Transcribed page contents:

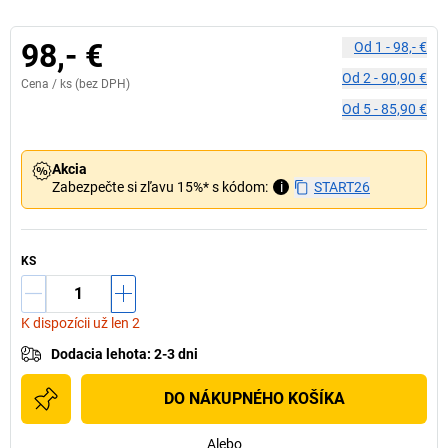
98,- €
Od
1
-
98,- €
Od
2
-
90,90 €
Cena /
ks
(bez DPH)
Od
5
-
85,90 €
Akcia
Zabezpečte si zľavu 15%* s kódom:
i
START26
KS
K dispozícii už len 2
Dodacia lehota
:
2-3 dni
DO NÁKUPNÉHO KOŠÍKA
Alebo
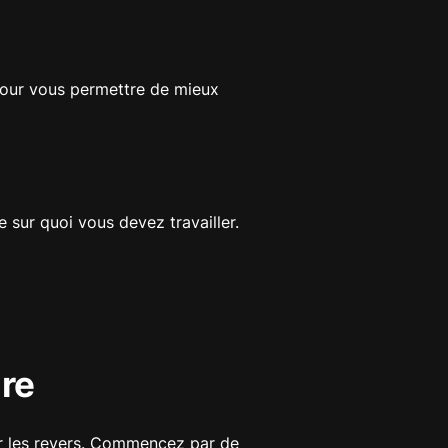
pour vous permettre de mieux
e sur quoi vous devez travailler.
ure
er les revers. Commencez par de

**EXERCISE INSTRUCTIONS:**
Above are some records. Copy each of their lines that holds the string "vous".

**SOLVED EXERCISE:**
pour vous permettre de mieux
e sur quoi vous devez travailler.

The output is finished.